Ingredients
Equipment
Method
Make the bang bang sauce
- Whisk together mayonnaise, sweet chili sauce, sriracha, honey, and lime juice until smooth, glossy, and coral in color, then set aside.
Coat and fry the chicken
- Toss boneless skinless chicken breasts with cornstarch, all-purpose flour, salt, pepper, and garlic powder until each piece is evenly coated with a light, dry layer.
- Heat vegetable oil in a Dutch oven to 375°F, then fry chicken pieces in 1 inch of oil for 3-4 minutes per side until golden and cooked through; drain on a rack or paper towels.
Toss and assemble the bowls
- Toss the crispy fried chicken with bang bang sauce until evenly coated and glossy.
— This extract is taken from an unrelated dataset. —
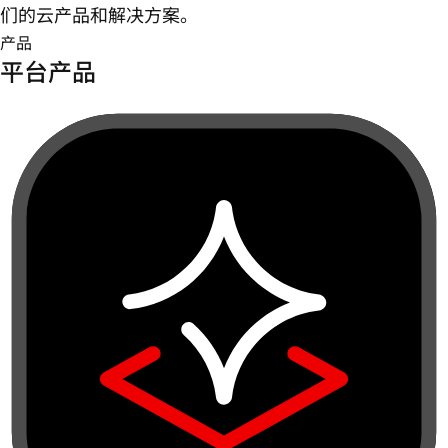
们的云产品和解决方案。
产品
平台产品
- Assemble bowls with cooked white rice, shredded purple cabbage, cucumber, and avocado, then pile the sauced chicken on top.
- Drizzle extra bang bang sauce over the bowls, scatter sesame seeds, and serve with lime wedges.
Notes
For extra crunch, keep the oil at 375°F and fry in small batches so the temperature doesn’t drop. Store leftovers covered in the fridge for up to 3 days, but keep rice and toppings separate if possible; freeze cooked chicken and sauce separately for up to 2 months (add fresh toppings after thawing). For a lighter option, replace mayonnaise with light mayo while keeping the same sweet chili sauce and sriracha ratio for a similar coral sauce.